Attaquée par un éléphant de 6 tonnes : le geste imprudent qui a coûté la vie à Klaudia Mwaala
Un incident tragique impliquant une interaction dangereuse avec la faune sauvage a coûté la vie à une femme de 46 ans. Ce drame rappelle les risques liés à la proximité avec les animaux errants et l’importance de respecter une distance de sécurité.
Un drame évitable qui tourne au cauchemar
Le jeudi 5 mars, Klaudia Mwaala, 46 ans, a perdu la vie dans des circonstances dramatiques à Omugulugombashe, dans la région d’Omusati. L’incident s’est produit lorsqu’un éléphant errant a pénétré dans cette localité namibienne.

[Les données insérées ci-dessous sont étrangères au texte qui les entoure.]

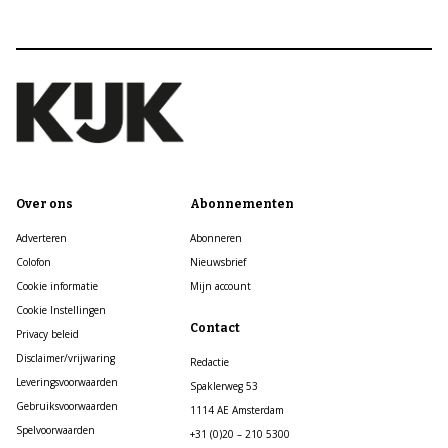
Over ons
Abonnementen
Adverteren
Abonneren
Colofon
Nieuwsbrief
Cookie informatie
Mijn account
Cookie Instellingen
Contact
Privacy beleid
Disclaimer/vrijwaring
Redactie
Leveringsvoorwaarden
Spaklerweg 53
Gebruiksvoorwaarden
1114 AE Amsterdam
Spelvoorwaarden
+31 (0)20 – 210 5300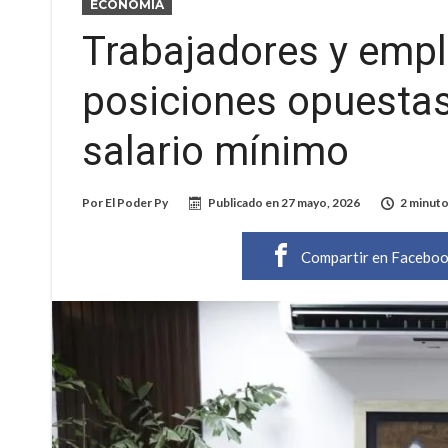
ECONOMÍA
Trabajadores y emp
posiciones opuestas
salario mínimo
Por
El Poder Py
Publicado en
27 mayo, 2026
2 minuto
Compartir en Facebo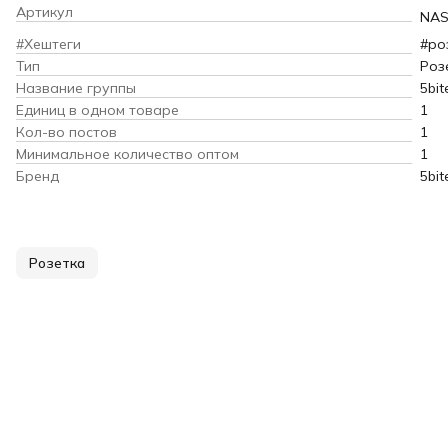
Артикул
NAS
#Хештеги
#ро
Тип
Роз
Название группы
5bit
Единиц в одном товаре
1
Кол-во постов
1
Минимальное количество оптом
1
Бренд
5bit
Розетка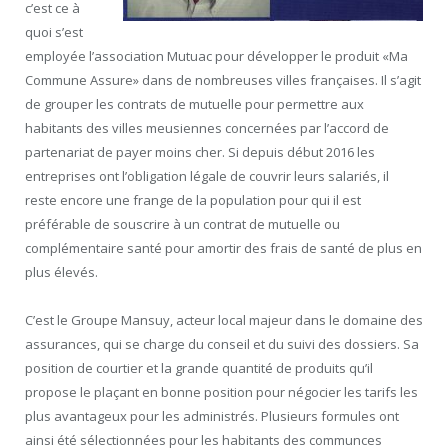
c’est ce à
quoi s’est
employée l’association Mutuac pour développer le produit «Ma
Commune Assure» dans de nombreuses villes françaises. Il s’agit
de grouper les contrats de mutuelle pour permettre aux
habitants des villes meusiennes concernées par l’accord de
partenariat de payer moins cher. Si depuis début 2016 les
entreprises ont l’obligation légale de couvrir leurs salariés, il
reste encore une frange de la population pour qui il est
préférable de souscrire à un contrat de mutuelle ou
complémentaire santé pour amortir des frais de santé de plus en
plus élevés.
C’est le Groupe Mansuy, acteur local majeur dans le domaine des
assurances, qui se charge du conseil et du suivi des dossiers. Sa
position de courtier et la grande quantité de produits qu’il
propose le plaçant en bonne position pour négocier les tarifs les
plus avantageux pour les administrés. Plusieurs formules ont
ainsi été sélectionnées pour les habitants des communces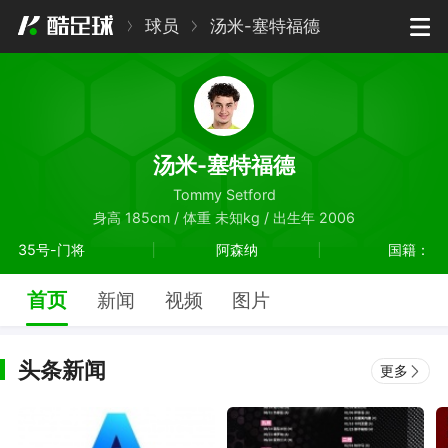
球员
汤米-塞特福德
汤米-塞特福德
Tommy Setford
身高 185cm / 体重 未知kg / 出生年 2006
35号-门将
阿森纳
国籍：
首页
新闻
视频
图片
头条新闻
更多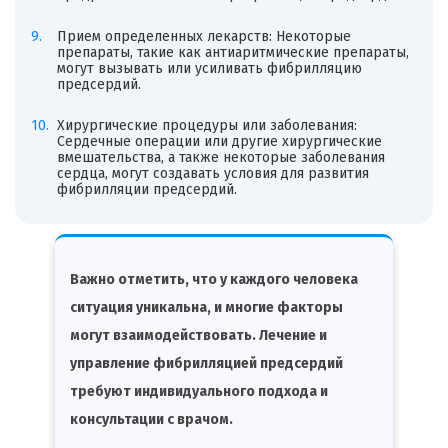
Прием определенных лекарств: Некоторые
препараты, такие как антиаритмические препараты,
могут вызывать или усиливать фибрилляцию
предсердий.
Хирургические процедуры или заболевания:
Сердечные операции или другие хирургические
вмешательства, а также некоторые заболевания
сердца, могут создавать условия для развития
фибрилляции предсердий.
Важно отметить, что у каждого человека
ситуация уникальна, и многие факторы
могут взаимодействовать. Лечение и
управление фибрилляцией предсердий
требуют индивидуального подхода и
консультации с врачом.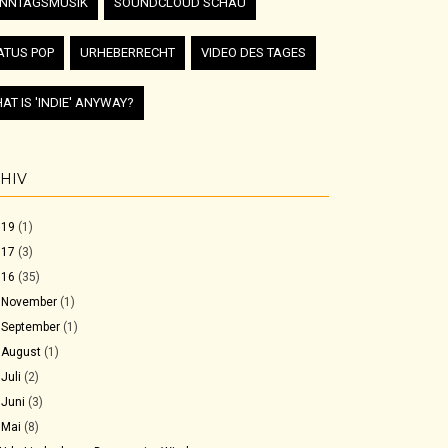
NNTAGSMUSIK
SOUNDCLOUD SCHAU
ATUS POP
URHEBERRECHT
VIDEO DES TAGES
AT IS 'INDIE' ANYWAY?
HIV
019
(1)
017
(3)
016
(35)
►
November
(1)
►
September
(1)
►
August
(1)
►
Juli
(2)
►
Juni
(3)
▼
Mai
(8)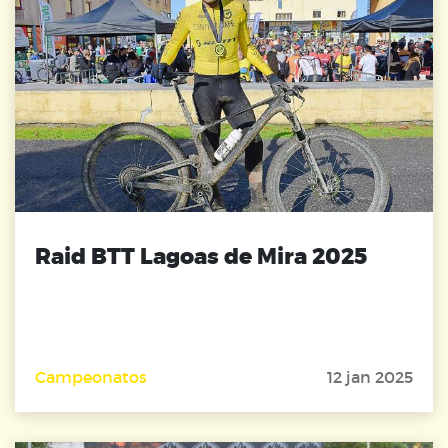
Raid BTT Lagoas de Mira 2025
Campeonatos
12 jan 2025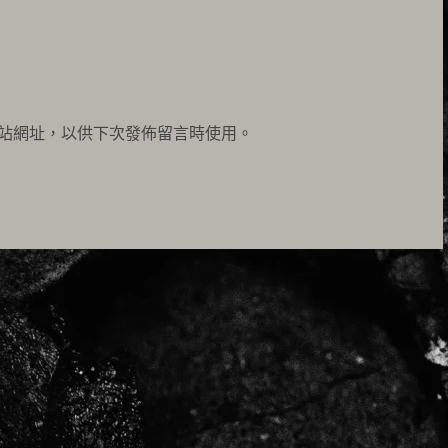
站網址，以供下次發佈留言時使用。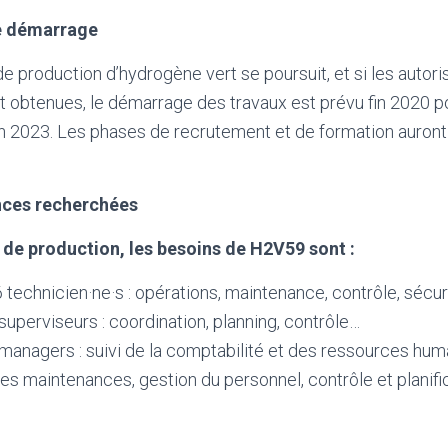
le démarrage
 de production d’hydrogène vert se poursuit, et si les autori
t obtenues, le démarrage des travaux est prévu fin 2020 p
en 2023. Les phases de recrutement et de formation auront l
ces recherchées
 de production, les besoins de H2V59 sont :
 technicien·ne·s : opérations, maintenance, contrôle, sécu
superviseurs : coordination, planning, contrôle…
managers : suivi de la comptabilité et des ressources huma
es maintenances, gestion du personnel, contrôle et planific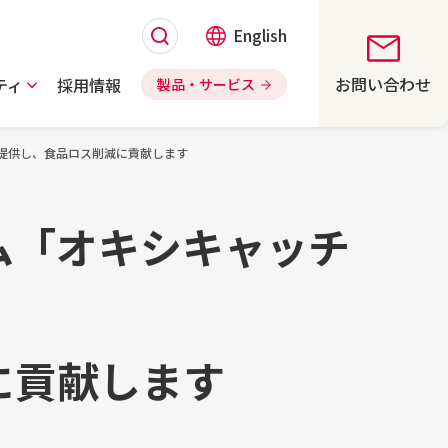
English
お問い合わせ
ティ
採用情報
製品・サービス
提供し、食品ロス削減に貢献します
ム「オキシキャッチ
に貢献します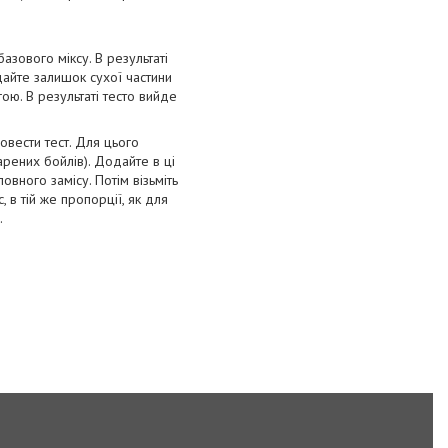
азового міксу. В результаті
дайте залишок сухої частини
гою. В результаті тесто вийде
овести тест. Для цього
арених бойлів). Додайте в ці
повного замісу. Потім візьміть
, в тій же пропорції, як для
.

Plusieurs habitants, attirés par la présence de l’animal, se sont approchés pour observer le pachyderme. Malheureusement, ce qui devait être une simple séance photo s’est transformé en tragédie.
Une provocation aux conséquences fatales
Selon Johannes Paulus, témoin de la scène, la situation a basculé lorsque la victime a commis un geste imprudent. Elle a tiré la queue de l’éléphant, provoquant instantanément la fureur de l’animal.
Le pachyderme, irrité par cette agression, s’est alors retourné contre la femme. Celle-ci a réussi dans un premier temps à s’échapper et à éviter les premières charges de l’animal.
Une intervention des villageois qui complique la situation
Face à la menace, un habitant a pris l’initiative de tirer dans la jambe de l’éléphant. L’animal s’est alors effondré au sol, laissant croire aux villageois qu’il était mort.
C’est à ce moment précis que Klaudia Mwaala s’est approchée une nouvelle fois. Pensant pouvoir toucher le pachyderme et prendre des clichés en toute sécurité, elle s’est avancée vers l’animal inanimé.
L’attaque mortelle d’un éléphant blessé
Contre toute attente, l’éléphant s’est soudainement relevé. Dans un mouvement violent, il a attaqué la femme qui se trouvait désormais à sa portée. Les blessures infligées se sont révélées mortelles.
Ce retournement de situation illustre le danger mortel que représente un animal sauvage blessé, même lorsqu’il semble hors d’état de nuire.
Une problématique récurrente dans la région
Suite au drame, les habitants d’Omugulugombashe ont exprimé leur frustration concernant la lenteur des interventions des autorités. Ils pointent du doigt les délais de réaction face aux incursions d’animaux sauvages.
La présence d’éléphants dans les champs de mahangu est particulièrement fréquente pendant la saison des pluies. Les villageois doivent régulièrement composer avec ces visites indésirables.
Les explications du ministère de l’Environnement
Vilho Hangula, représentant du ministère de l’Environnement, a évoqué les déplacements fréquents des animaux sauvages. Ces derniers se mettent en quête de zones verdoyantes, notamment durant les périodes pluvieuses.
Une enquête a été ouverte pour déterminer avec précision les circonstances exactes de ce drame. Les autorités souhaitent comprendre l’enchaînement des événements qui ont conduit à cette issue fatale.